WHAT YOU WILL DO:
Take every line containing "leur" out of the records.

[Page-level text extractions]
● ● ● ● ● ● ●

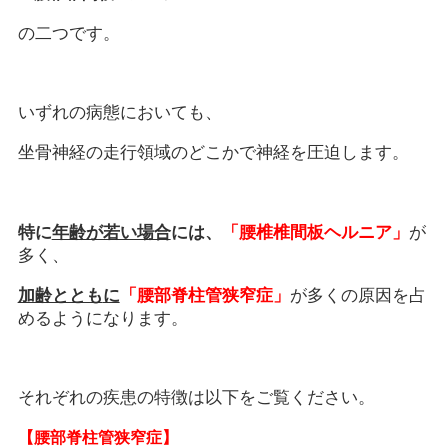
の二つです。
いずれの病態においても、
坐骨神経の走行領域のどこかで神経を圧迫します。
特に
年齢が若い場合
には、
「腰椎椎間板ヘルニア」
が
多く、
加齢ととも
に
「腰部脊柱管狭窄症」
が多くの原因を占
めるようになります。
それぞれの疾患の特徴は以下をご覧ください。
【腰部脊柱管狭窄症】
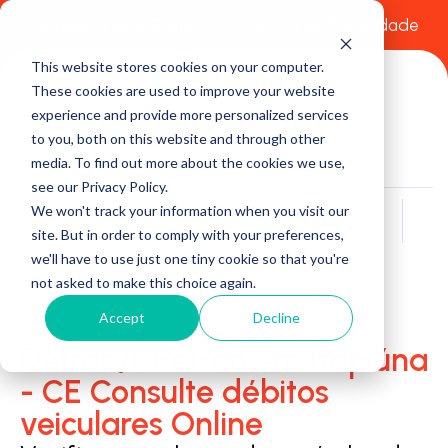
Comece a usar Grátis
Política de Privacidade
This website stores cookies on your computer.
These cookies are used to improve your website
experience and provide more personalized services
to you, both on this website and through other
media. To find out more about the cookies we use,
see our Privacy Policy.
We won't track your information when you visit our
Buscar
site. But in order to comply with your preferences,
we'll have to use just one tiny cookie so that you're
not asked to make this choice again.
Accept
Decline
Detran/Ciretran em Itapiúna
- CE Consulte débitos
veiculares Online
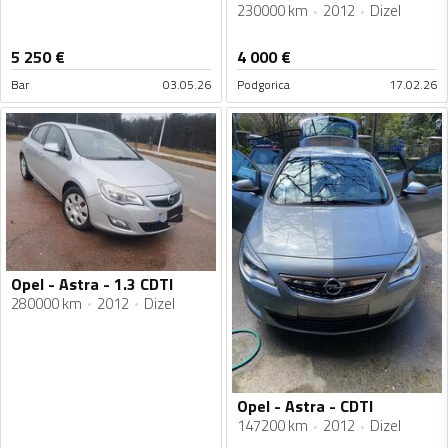
230000 km
2012
Dizel
5 250
€
4 000
€
Bar
03.05.26
Podgorica
17.02.26
Opel - Astra - 1.3 CDTI
280000 km
2012
Dizel
Opel - Astra - CDTI
147200 km
2012
Dizel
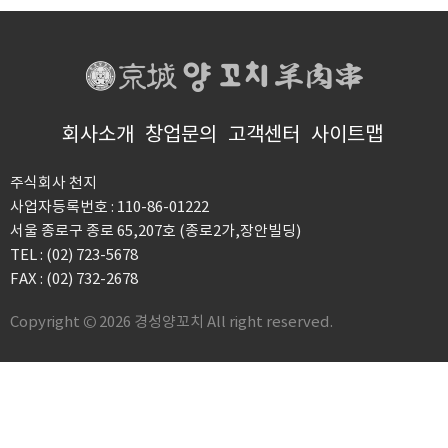
회사소개
창업문의
고객센터
사이트맵
주식회사 천지
사업자등록번호 : 110-86-01222
서울 종로구 종로 65,207호 (종로2가,장안빌딩)
TEL : (02) 723-5678
FAX : (02) 732-2678
Copyright © 2026 경성양꼬치 All right reserved.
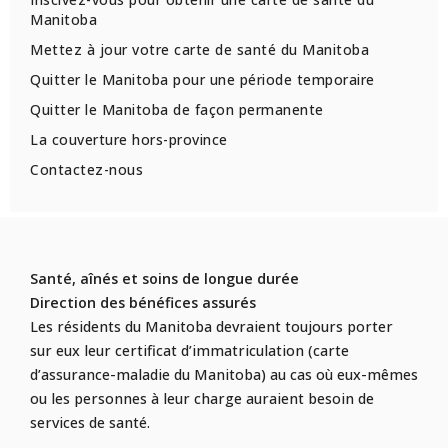
Manitoba
Mettez à jour votre carte de santé du Manitoba
Quitter le Manitoba pour une période temporaire
Quitter le Manitoba de façon permanente
La couverture hors-province
Contactez-nous
Santé, aînés et soins de longue durée
Direction des bénéfices assurés
Les résidents du Manitoba devraient toujours porter
sur eux leur certificat d’immatriculation (carte
d’assurance-maladie du Manitoba) au cas où eux-mêmes
ou les personnes à leur charge auraient besoin de
services de santé.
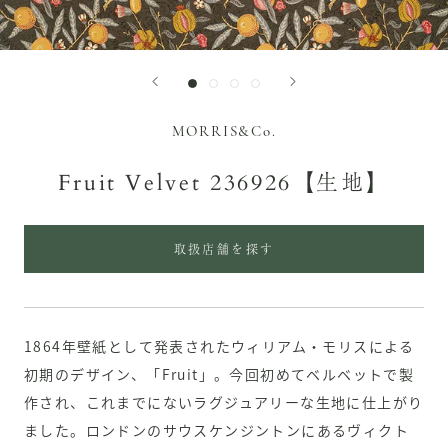
MORRIS&Co.
Fruit Velvet 236926【生地】
取扱店舗を探す
1864年壁紙として発表されたウィリアム・モリスによる
初期のデザイン、「Fruit」。今回初めてベルベットで製
作され、これまでにないラグジュアリーな生地に仕上がり
ました。ロンドンのサウスケンジントンにあるヴィクト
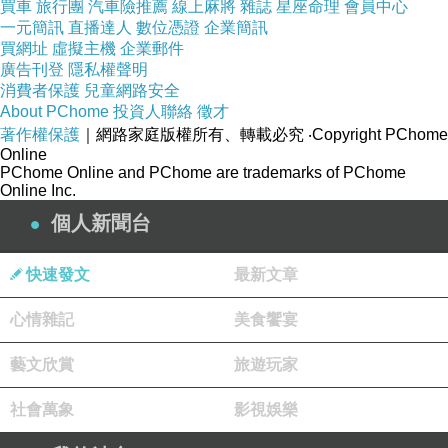
買車
旅行團
汽車險推薦
線上麻將
雜誌
星座命理
會員中心
一元簡訊
直播達人
數位憑證
企業簡訊
買網址
虛擬主機
企業郵件
廣告刊登
隱私權聲明
消費者保護
兒童網路安全
About PChome
投資人聯絡
徵才
著作權保護
｜網路家庭版權所有、轉載必究
‧Copyright PChome
Online
我吃力的模樣，就是巨人的模樣。
PChome Online and PChome are trademarks of PChome
Online Inc.
很自然而然。
個人新聞台
靠人定勝天的心裡，便能解放衣櫃。
看見那些私物？不是的，我就只願意解放，而不
快速發文
最新文章
願意掠奪。
我就只喜歡聽見衣櫃門滑動的聲音，看見衣櫃敞
心情雜記
美食饗宴
開的模樣，便以足夠。
藝文欣賞
旅遊玩家
社會萬象
影視娛樂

● ● ● ● ● ● ●

SOLUTION FOR THIS EXERCISE:
sur eux leur certificat d’immatriculation (carte
ou les personnes à leur charge auraient besoin de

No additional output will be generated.